Nel 1711, il Superiore della casa dei Monti, don Tommaso Falcoia, poi Vescovo di Castellammare di Stabia, fece costruire l’altare maggiore di marmo su disegno del celebre pittore Francesco Solimena con la pregevole balaustra, e poco dopo fu messo in opera un elaborato pavimento in marmo e cotto, attribuito a Ferdinando Sanfelice. Nel 1714 il Tempio fu decorato con le pregiate Croci lavorate con più qualità di marmi.
Ma ciò che spicca è l’imponente pala d’altare raffigurante Maria ai Monti, come l’aveva desiderata Padre Carlo Carafa (proclamato Venerabile da Papa Gregorio XVI nel 1832) che voleva affidare la città di Napoli alla Madonna, posta in questo luogo alto e ameno. Il religioso commissionò il lavoro a Girolamo d’Arena, pittore allora noto a Napoli dal quale pretese che lavorasse solo di sabato, dopo essersi confessato e comunicato.
La Madonna con il Bambino in braccio è seduta sopra tre monti, è vestita di un manto ceruleo e di una veste color di fuoco. Il Bambino tiene in mano il mondo in atto di benedirlo con la sua destra. Ai lati del trono ci sono i due Santi apostoli Pietro e Paolo e intorno diversi angioletti. Regina degli Apostoli fu il titolo ufficiale della bellissima immagine.
Il Convento della Carmelitane Scalze è ancora più suggestivo.
Qui nessuno viene alla porta: la chiesa è sempre aperta. Si passa da un ingresso laterale e davanti alle reliquie della beata Maria Giuseppina Catanea che qui è giunta quando il monastero era nascente e ne è poi diventata priora.

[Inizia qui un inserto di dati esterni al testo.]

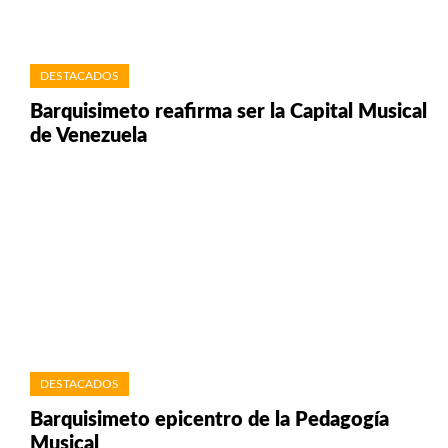
DESTACADOS
Barquisimeto reafirma ser la Capital Musical
de Venezuela
DESTACADOS
Barquisimeto epicentro de la Pedagogía
Musical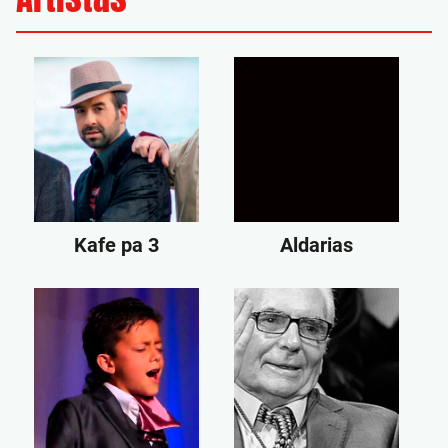
Kafe pa 3
Aldarias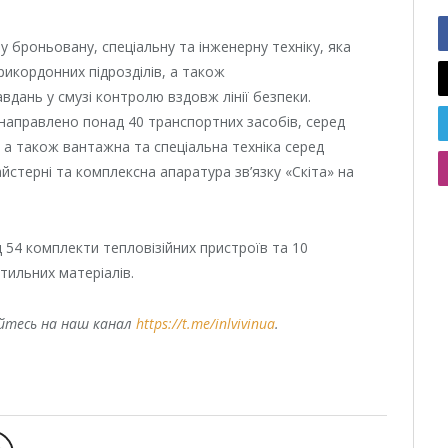
броньовану, спеціальну та інженерну техніку, яка
рикордонних підрозділів, а також
дань у смузі контролю вздовж лінії безпеки.
направлено понад 40 транспортних засобів, серед
 а також вантажна та спеціальна техніка серед
йстерні та комплексна апаратура зв’язку «Скіта» на
 54 комплекти тепловізійних пристроїв та 10
тильних матеріалів.
уйтесь на наш канал
https://t.me/inlvivinua
.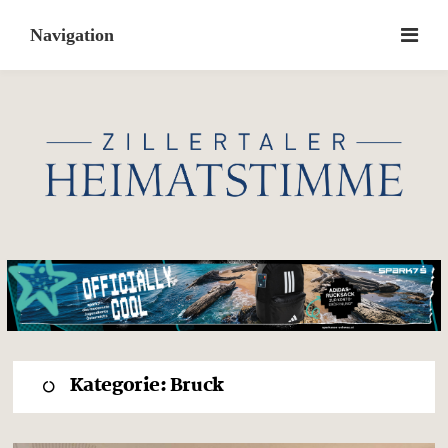
Skip
to
content
Kategorie:
Bruck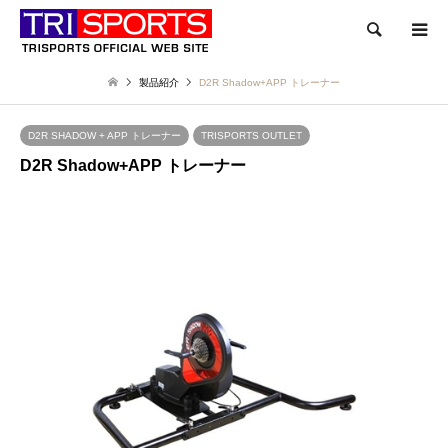
検索
製品紹介
D2R Shadow+APP トレーナー
D2R SHADOW + APP トレーナー
TRISPORTS OUTLET
D2R Shadow+APP トレーナー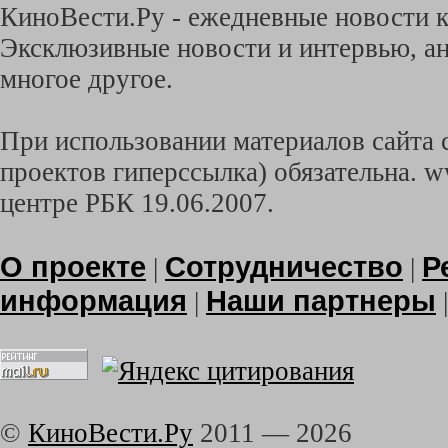
КиноВести.Ру - ежедневные новости к
Эксклюзивные новости и интервью, ан
многое другое.
При использовании материалов сайта с
проектов гиперссылка) обязательна. w
центре РБК 19.06.2007.
О проекте
Сотрудничество
Р
|
|
информация
Наши партнеры
|
©
КиноВести.Ру
2011 —
2026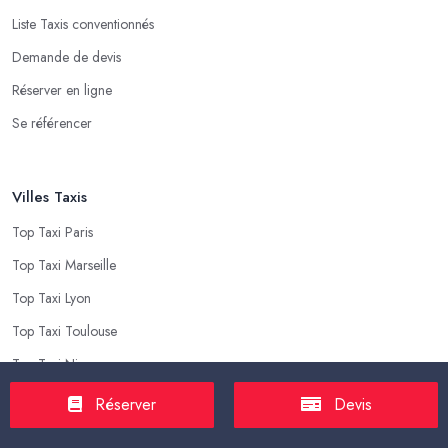
Liste Taxis conventionnés
Demande de devis
Réserver en ligne
Se référencer
Villes Taxis
Top Taxi Paris
Top Taxi Marseille
Top Taxi Lyon
Top Taxi Toulouse
Top Taxi Nice
Top Taxi Nantes
Réserver
Devis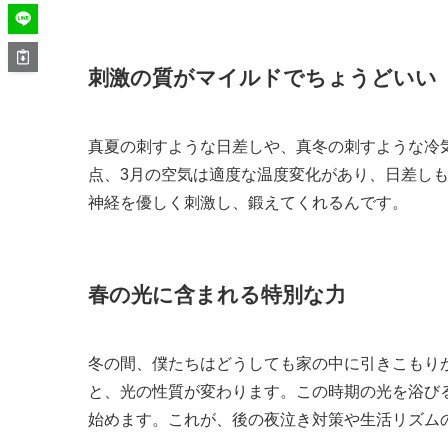
刺激の質がマイルドでちょうどいい
真夏の刺すような日差しや、真冬の刺すような冷
点、3月の空気は適度な温度変化があり、日差し
神経を優しく刺激し、鍛えてくれるんです。
春の光に含まれる特別な力
冬の間、僕たちはどうしても家の中に引きこもり
と、光の性質が変わります。この時期の光を浴び
始めます。これが、後の夜泣き対策や生活リズム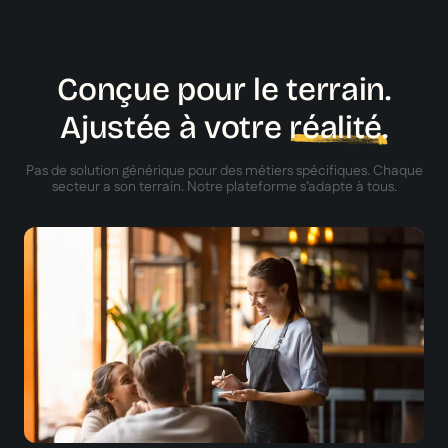
Conçue pour le terrain.
Ajustée à votre
réalité.
Pas de solution générique pour des métiers spécifiques. Chaque
secteur a son terrain. Notre plateforme s’adapte à tous.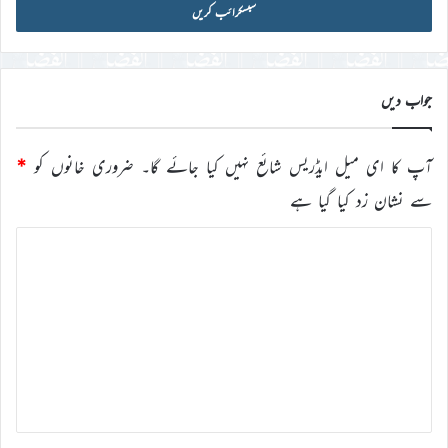
آئی
ڈی
درج
کریں
جواب دیں
آپ کا ای میل ایڈریس شائع نہیں کیا جائے گا۔
ضروری خانوں کو
*
سے نشان زد کیا گیا ہے
ت
ب
ص
ر
ہ
*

Le suore sono di clausura. Nel loro convento tutto è lindo e fresco. Una camera con microfono lascia intendere che chiunque può raggiungere questo luogo per chiedere di aprire il proprio cuore alle religiose, la cui vocazione, come quella che fu della madre Giuseppina, è quello dell’ascolto e della preghiera. Ora però, sulla sua tomba si può “ascoltare”, grazie al prodigio del suono dello sgranare del rosario, come Guido mi ha indicato e io stessa ho sperimentato.
Ecco, questo è il luogo che vale la pena di raggiungere.
Fuori, c’è un orticello e, a pochi metri, c’è un ingresso del bosco di Capodimonte.